Dissections, sales pitches all part of The Learning Lab's classes
Knowledge put to use with applied learning at tuition and enrichment centre
One afternoon at United Square, a nine-year-old boy stood in front of his class and delivered a sales pitch for a game.
It was part of his English lesson at The Learning Lab (TLL), a tuition and enrichment centre where students go through tasks that enhance skills and allow them to express their creativity.
Even the furniture in most of the classrooms is designed and arranged to resemble boardrooms to engage the students in discussions and interactions.
Applied learning, already part of the curriculum in schools here, is a key focus for TLL, which serves students from preschool to junior college in its 150 classrooms across eight centres.
In a science class, Primary 4 pupil Leong Yin Xuan, 10, experimented with hot and cold water to learn how heat travels from a hot to cold region faster.
She said: "We can feel it, so we understand what we are writing and reading (in textbooks)."
Another student, Xiao Wen, 13, remembers observing the dissection of a sheep's heart to learn about the circulatory system during TLL's science class.
She said: "It makes me more interested to learn because I have not done it in school.

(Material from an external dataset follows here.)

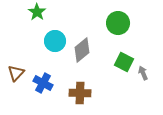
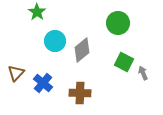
blue cross: rotated 12 degrees clockwise
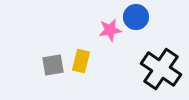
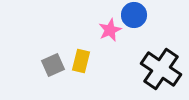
blue circle: moved 2 px left, 2 px up
pink star: rotated 15 degrees counterclockwise
gray square: rotated 15 degrees counterclockwise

In the textbook, it is just a picture. Here, we get to see it (in real life) and even touch it."
Even pre-schoolers are encouraged to pick up books from the TLL library, which contains more than 77,000 fiction and non-fiction books, and to review books to help them think independently.
"Applied learning is an approach to contextualise learning and make learning more relevant for the child so they see how they can put the knowledge to use in life," said Dr Lubna Alsagoff, director of curriculum at TLL.
MEANINGFUL
She had spent eight years as head of English language and literature and over four years as associate dean of the Office of Education Research at the National Institute of Education.
"Children learn better when they see things as meaningful. So we try to bring in this meaningfulness by contextualising it and letting them experiencing it. We want students to see how knowledge will connect to the real world," she said.
The approach is crucial to develop "more critical innovative thinkers" in Singapore, she added.
The curriculum is researched, planned and written by more than 50 staff. The centre also has a team of over 50 staff in the academic leadership team that lead, mentor and guide some 300 teachers.
Hands-on demonstrations such as frog dissections - for primary school kids transitioning to secondary school - help ignite interest in subjects, said Mr Soo Wai Kit, 32, subject head of science at TLL Tampines.
He said: "These sessions spark questions that build the spirit of curiosity among students. Through hands-on experiments and more real life examples, it clicks more easily for abstract topics like heat and light."